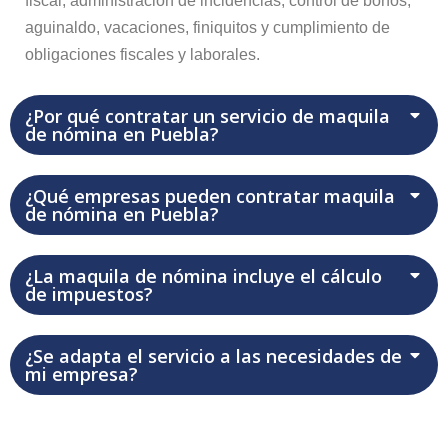
fiscal, administración de incidencias, control de bonos,
aguinaldo, vacaciones, finiquitos y cumplimiento de
obligaciones fiscales y laborales.
¿Por qué contratar un servicio de maquila
de nómina en Puebla?
¿Qué empresas pueden contratar maquila
de nómina en Puebla?
¿La maquila de nómina incluye el cálculo
de impuestos?
¿Se adapta el servicio a las necesidades de
mi empresa?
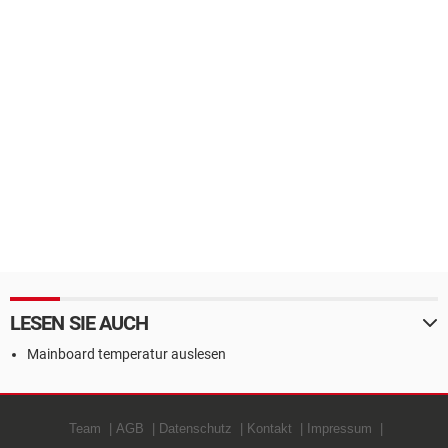
LESEN SIE AUCH
Mainboard temperatur auslesen
Team
AGB
Datenschutz
Kontakt
Impressum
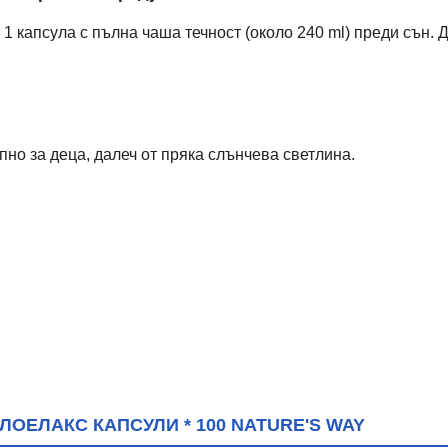
о 1 капсула с пълна чаша течност (около 240 ml) преди сън. 
пно за деца, далеч от пряка слънчева светлина.
ОЕЛАКС КАПСУЛИ * 100 NATURE'S WAY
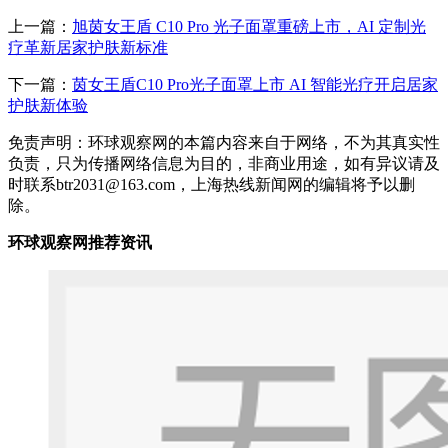
上一篇：
旭茵女王盾 C10 Pro 光子面罩重磅上市，AI 定制光
疗革新居家护肤新标准
下一篇：
茵女王盾C10 Pro光子面罩上市 AI 智能光疗开启居家
护肤新体验
免责声明：环球观察网的本篇内容来自于网络，不为其真实性
负责，只为传播网络信息为目的，非商业用途，如有异议请及
时联系btr2031@163.com，上海热线新闻网的编辑将予以删
除。
环球观察网推荐资讯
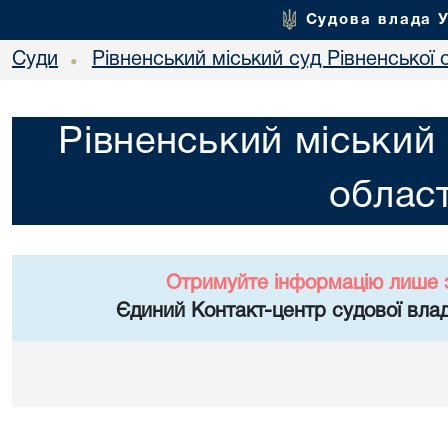
Судова влада 
Суди
Рівненський міський суд Рівненської 
•
Рівненський міський 
област
Отримуйте інформацію лише 
Єдиний Контакт-центр судової влад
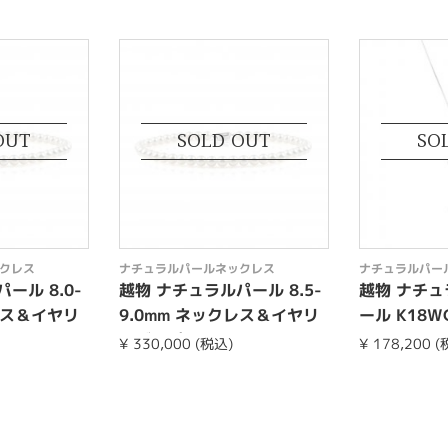
OUT
SOLD OUT
SO
クレス
ナチュラルパールネックレス
ナチュラルパー
ール 8.0-
越物 ナチュラルパール 8.5-
越物 ナチ
レス＆イヤリ
9.0mm ネックレス＆イヤリ
ール K18
ングorピア...
クレス
¥ 330,000 (税込)
¥ 178,200 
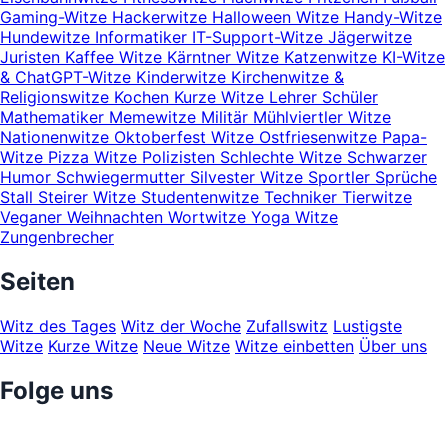
Gaming-Witze
Hackerwitze
Halloween Witze
Handy-Witze
Hundewitze
Informatiker
IT-Support-Witze
Jägerwitze
Juristen
Kaffee Witze
Kärntner Witze
Katzenwitze
KI-Witze
& ChatGPT-Witze
Kinderwitze
Kirchenwitze &
Religionswitze
Kochen
Kurze Witze
Lehrer Schüler
Mathematiker
Memewitze
Militär
Mühlviertler Witze
Nationenwitze
Oktoberfest Witze
Ostfriesenwitze
Papa-
Witze
Pizza Witze
Polizisten
Schlechte Witze
Schwarzer
Humor
Schwiegermutter
Silvester Witze
Sportler
Sprüche
Stall
Steirer Witze
Studentenwitze
Techniker
Tierwitze
Veganer
Weihnachten
Wortwitze
Yoga Witze
Zungenbrecher
Seiten
Witz des Tages
Witz der Woche
Zufallswitz
Lustigste
Witze
Kurze Witze
Neue Witze
Witze einbetten
Über uns
Folge uns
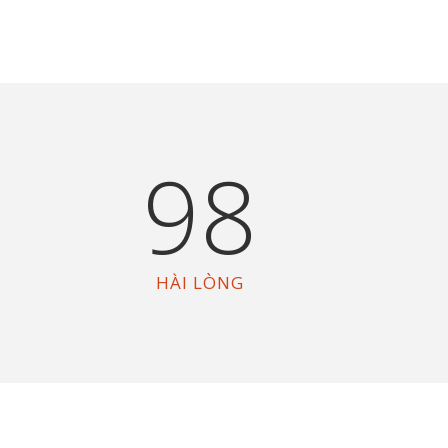
0
98
HÀI LÒNG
_____
### Task goal
Copy out all the data above exactly as written. Skip the pictures.

### Answer for this exercise
fiscal, administración de incidencias, control de bonos,
aguinaldo, vacaciones, finiquitos y cumplimiento de
obligaciones fiscales y laborales.
¿Por qué contratar un servicio de maquila
de nómina en Puebla?
¿Qué empresas pueden contratar maquila
de nómina en Puebla?
¿La maquila de nómina incluye el cálculo
de impuestos?
¿Se adapta el servicio a las necesidades de
mi empresa?
LESEN SIE AUCH
Mainboard temperatur auslesen
Team
AGB
Datenschutz
Kontakt
Impressum
о 1 капсула с пълна чаша течност (около 240 ml) преди сън. 
пно за деца, далеч от пряка слънчева светлина.
ОЕЛАКС КАПСУЛИ * 100 NATURE'S WAY
上一篇：
旭茵女王盾 C10 Pro 光子面罩重磅上市，AI 定制光
疗革新居家护肤新标准
下一篇：
茵女王盾C10 Pro光子面罩上市 AI 智能光疗开启居家
护肤新体验
免责声明：环球观察网的本篇内容来自于网络，不为其真实性
负责，只为传播网络信息为目的，非商业用途，如有异议请及
时联系btr2031@163.com，上海热线新闻网的编辑将予以删
除。
环球观察网推荐资讯
Судова влада 
Суди
Рівненський міський суд Рівненської 
•
Рівненський міський 
област
Отримуйте інформацію лише 
Єдиний Контакт-центр судової влад
OUT
SOLD OUT
SO
クレス
ナチュラルパールネックレス
ナチュラルパー
ール 8.0-
越物 ナチュラルパール 8.5-
越物 ナチ
レス＆イヤリ
9.0mm ネックレス＆イヤリ
ール K18
ングorピア...
クレス
¥ 330,000 (税込)
¥ 178,200 
Gaming-Witze
Hackerwitze
Halloween Witze
Handy-Witze
Hundewitze
Informatiker
IT-Support-Witze
Jägerwitze
Juristen
Kaffee Witze
Kärntner Witze
Katzenwitze
KI-Witze
& ChatGPT-Witze
Kinderwitze
Kirchenwitze &
Religionswitze
Kochen
Kurze Witze
Lehrer Schüler
Mathematiker
Memewitze
Militär
Mühlviertler Witze
Nationenwitze
Oktoberfest Witze
Ostfriesenwitze
Papa-
Witze
Pizza Witze
Polizisten
Schlechte Witze
Schwarzer
Humor
Schwiegermutter
Silvester Witze
Sportler
Sprüche
Stall
Steirer Witze
Studentenwitze
Techniker
Tierwitze
Veganer
Weihnachten
Wortwitze
Yoga Witze
Zungenbrecher
Seiten
Witz des Tages
Witz der Woche
Zufallswitz
Lustigste
Witze
Kurze Witze
Neue Witze
Witze einbetten
Über uns
Folge uns
0
98
HÀI LÒNG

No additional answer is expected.